I have occupied all the ethernet ports with desktops + vonage IP adapter.

I moved my xbox(my media center) to a wireless connection with a bridge, moved the workgroup multifunction fax/laser off ethernet to wireless with a bridge, moved 2nd laser to wireless bridge and relocated it to another floor.

There are 3 laptops running in the house and a couple of wifi gadgets (pda, tablet)

I am building a raid box (NAS) with old parts for central storage (media, photos, work files) and I suspect this would be best served plugged into the router by hardwire rather than wireless.

My question is - how do I make more ports? can I buy a ethernet 4 port switch and plug that into one of the ports? or is there an 8 port WRT54GL?

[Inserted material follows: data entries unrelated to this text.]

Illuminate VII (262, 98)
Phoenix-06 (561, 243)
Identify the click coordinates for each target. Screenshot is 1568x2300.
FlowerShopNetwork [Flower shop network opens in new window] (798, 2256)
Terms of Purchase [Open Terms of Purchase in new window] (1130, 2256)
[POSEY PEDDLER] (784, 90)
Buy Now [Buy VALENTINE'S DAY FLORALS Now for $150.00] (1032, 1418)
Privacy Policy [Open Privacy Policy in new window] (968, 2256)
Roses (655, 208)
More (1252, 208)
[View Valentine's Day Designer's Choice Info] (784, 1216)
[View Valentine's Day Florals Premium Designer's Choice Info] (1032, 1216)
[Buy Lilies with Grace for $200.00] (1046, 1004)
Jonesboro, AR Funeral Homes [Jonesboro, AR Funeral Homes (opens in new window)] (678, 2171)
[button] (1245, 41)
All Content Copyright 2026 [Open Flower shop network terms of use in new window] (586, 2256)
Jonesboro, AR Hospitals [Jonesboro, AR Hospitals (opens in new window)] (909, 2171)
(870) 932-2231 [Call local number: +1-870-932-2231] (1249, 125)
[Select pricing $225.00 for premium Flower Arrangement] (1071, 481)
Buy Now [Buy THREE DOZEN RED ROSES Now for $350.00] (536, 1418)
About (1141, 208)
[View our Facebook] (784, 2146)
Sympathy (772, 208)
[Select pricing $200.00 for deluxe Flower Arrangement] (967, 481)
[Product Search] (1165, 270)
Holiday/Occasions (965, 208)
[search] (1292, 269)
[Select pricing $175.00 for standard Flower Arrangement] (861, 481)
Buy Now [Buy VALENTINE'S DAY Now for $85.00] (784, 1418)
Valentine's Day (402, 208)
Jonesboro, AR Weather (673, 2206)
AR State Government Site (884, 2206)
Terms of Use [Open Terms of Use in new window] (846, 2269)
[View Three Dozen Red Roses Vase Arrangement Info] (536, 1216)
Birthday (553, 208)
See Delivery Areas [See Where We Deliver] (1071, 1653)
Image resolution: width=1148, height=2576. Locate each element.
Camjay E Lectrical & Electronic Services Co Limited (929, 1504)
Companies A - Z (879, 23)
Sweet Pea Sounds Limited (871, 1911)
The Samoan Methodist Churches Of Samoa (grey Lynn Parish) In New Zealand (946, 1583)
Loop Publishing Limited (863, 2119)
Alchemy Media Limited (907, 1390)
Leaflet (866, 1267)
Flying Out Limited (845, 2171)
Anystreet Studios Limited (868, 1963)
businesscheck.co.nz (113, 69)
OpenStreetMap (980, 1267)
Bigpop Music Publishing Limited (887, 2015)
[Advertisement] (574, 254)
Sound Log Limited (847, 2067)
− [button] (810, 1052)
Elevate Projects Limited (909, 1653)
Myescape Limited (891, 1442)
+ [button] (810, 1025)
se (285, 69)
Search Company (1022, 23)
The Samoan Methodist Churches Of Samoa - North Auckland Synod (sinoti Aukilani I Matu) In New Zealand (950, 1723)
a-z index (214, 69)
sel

no - I am not selling the GL unless I have a capable replacement.

 
I've never done it with a switch, but all you should have to do is connect one of the ethernet ports from the GL to one of the ethernet ports of the switch and that should take care of it. I've done it before with routers, just shut off the DHCP server in the second router and connect ethernet to ethernet and it worked perfectly. I don't think switches have WAN ports on them, but if it does, don't connect the router eithernet port to the WAN port, it won't work.
 
I'd get an 8-port gigabit switch such as the DGS-2208, connect that to the router, and connect all devices for with LAN transfer matters (incl. obviously those with gigabit NICs) to it.

Of course, you could get a landfill-ready 10/100 switch instead, or better yet, rescue one from landfill.
 
Madwand,

if I connect a Gigabit switch to the router, will traffic from PC to PC within the lan still go through the router and back or will the switch direct that (say 192.168.1.101 to 192.168.105 file xfer)

is it smart enough?

11Blade
 
Yes, local transfers will do directly from one switch port to the other without making a round-trip through the router.